DO AMOR, DO LUTO: UM PARADIGMA, UMA VIVÊNCIA



“De tudo ficaram três coisas: a certeza de estar sempre começando; a certeza de que era preciso continuar; a certeza de que tudo poderia ser interrompido...”

(Fernando Sabino)

Falando em luto e luta, sobrevivência e vida, remete-me a uma velha tradição do vestir-se em luto. O que traz o texto a seguir é uma idéia da importância da morte ma vida de cada ser humano, quer seja ela ignorada, escondida, despercebida ou presente e vivida.


Em muitos lugares já quase não se vê ninguém de luto. Não é já tão freqüente vermos pessoas usando, de cima a baixo, aquelas roupas muito negras.

Possivelmente, esse antigo costume - tal como muitas outras coisas - tende a desaparecer. E posso dizer que, do ponto de vista estético, me alegro com o fato. O negro fere os olhos e entristece a alma. É preferível o sol, as flores, sorrisos.

No entanto, não recusei investigar acerca dos motivos de uma certa pena que, simultaneamente, senti dentro de mim.

Que perderemos quando perdermos o luto? Que significado existe em que o seu uso se esteja a perder?

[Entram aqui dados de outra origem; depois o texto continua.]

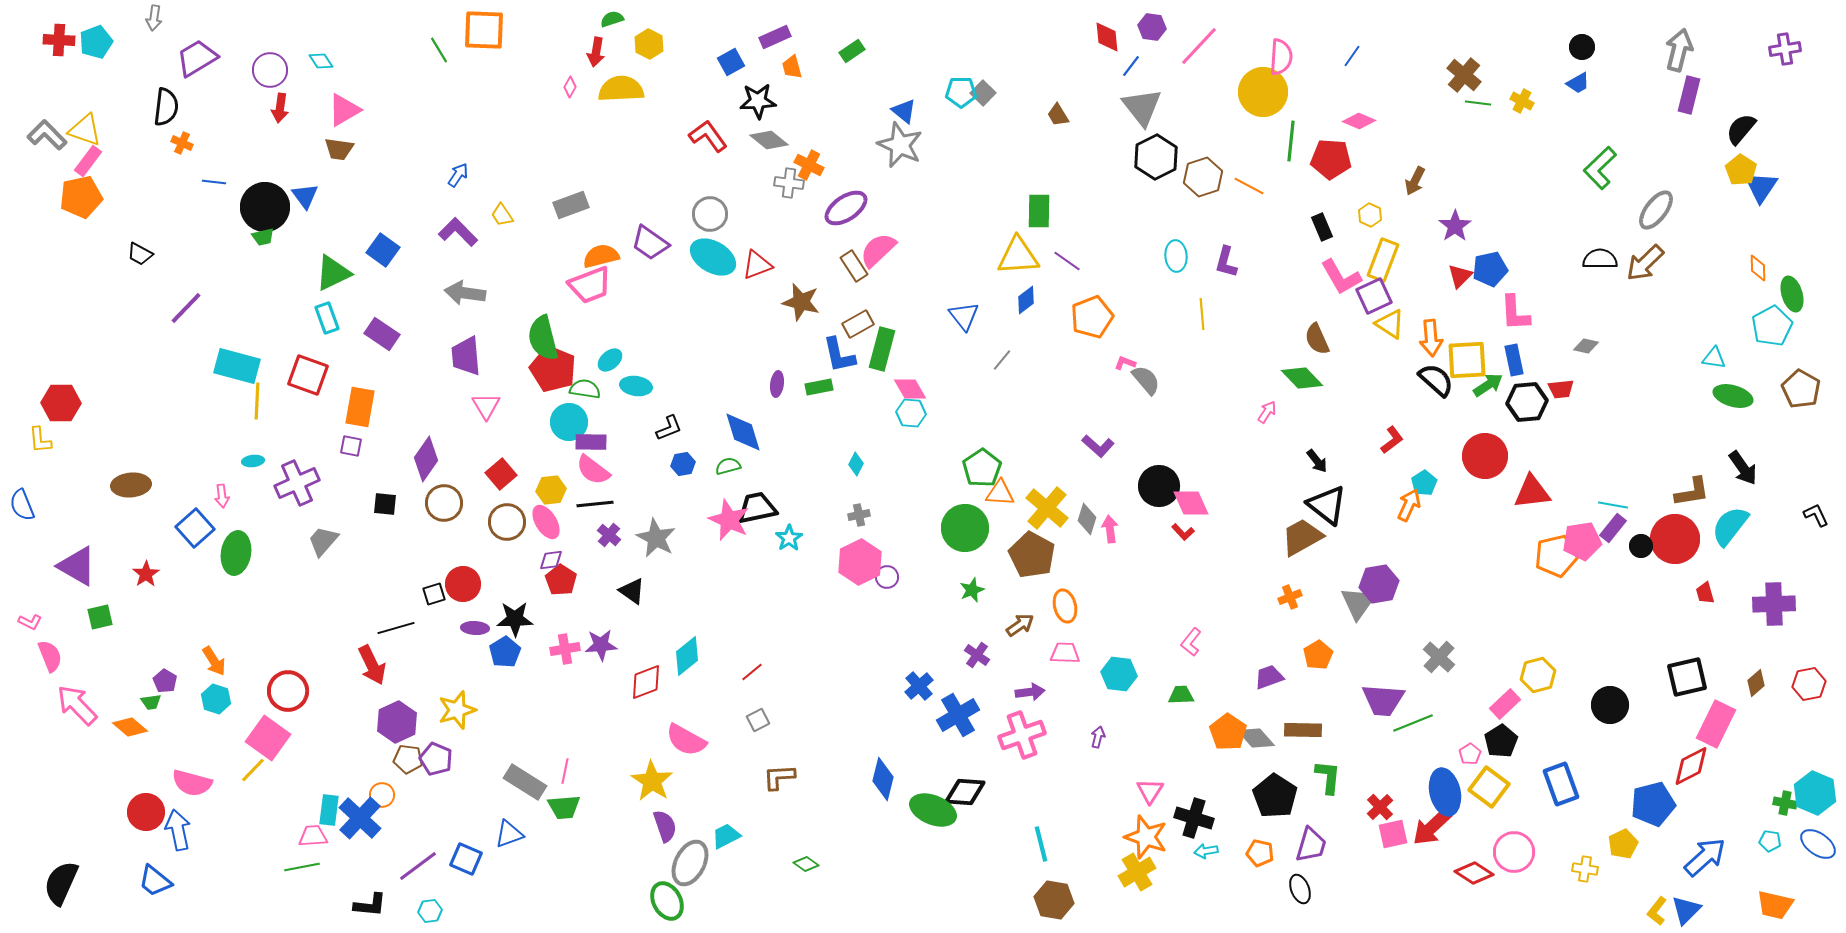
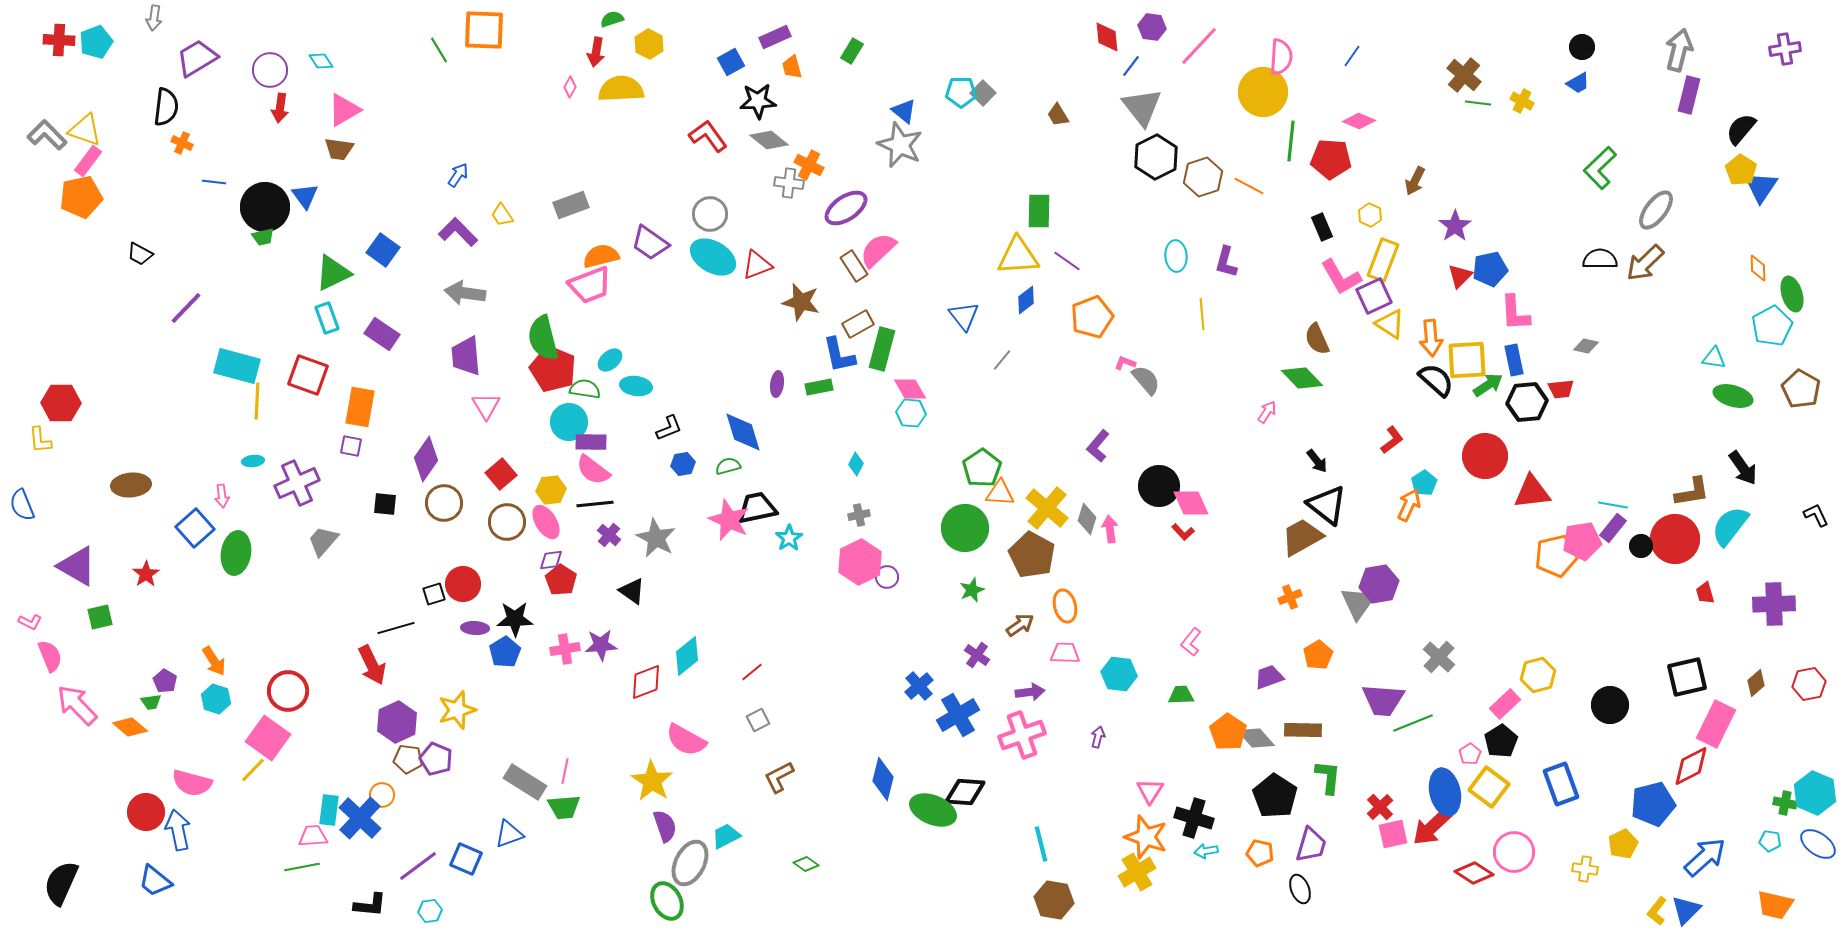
green rectangle at (852, 51): rotated 25 degrees counterclockwise
purple L-shape at (1098, 446): rotated 88 degrees clockwise
brown L-shape at (779, 777): rotated 24 degrees counterclockwise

O luto acontecia quando a nossa vida se encontrava de tal forma ligada a outras vidas que - perdendo-se alguma delas - a nossa era abalada nas suas mais profundas raízes. Perdíamos então, de algum modo, o nosso sol e as nossas flores com a morte da nossa mãe, de um filho, da mulher, do marido...

Não conseguíamos arranjar espaço para os sorrisos, e a forma de nos vestirmos manifestava a ausência de cores que nos ia por dentro.

O luto implicava, portanto, que o sentido da nossa vida não estava em nós mesmos; que a nossa vida era concebida em função das suas ligações aos seres que nos eram próximos; que vivíamos para os construir e para sermos por eles construídos.

O luto significa a realidade de um amor que não morreu dentro de nós. De um amor que - por ser tão grande e profundo, por ser tão... único - não pode ser esquecido ou substituído enquanto durar o tempo de afastamento.

Se estamos a perder o luto, isso resulta de uma destas coisas:

Que hoje não nos encontramos ligados dessa forma tão intensa àqueles que nos rodeiam. Eles não fazem profundamente parte de nós; são pouco mais do que paisagem e companhia. Assim, a perda de um desses seres não nos afeta tão profundamente e de forma tão duradoura. Consideramo-la como mais um desgosto, que tentaremos esquecer pensando noutras coisas, mas não como uma perda que afeta a própria substância do nosso ser. Se assim for, o desaparecimento do luto manifesta, talvez, que nos tornamos um pouco mais mesquinhos e egoístas... E mais solitários.

A segunda hipótese é que a nossa educação estética melhorou muito. E que, mantendo toda a profundidade que se referiu nos parágrafos anteriores, preferimos guardar dentro de nós os nossos sentimentos, ou manifestá-los de algum outro modo que julgamos ser de maior bom gosto.

Isto é mais aceitável, porque o essencial fica guardado.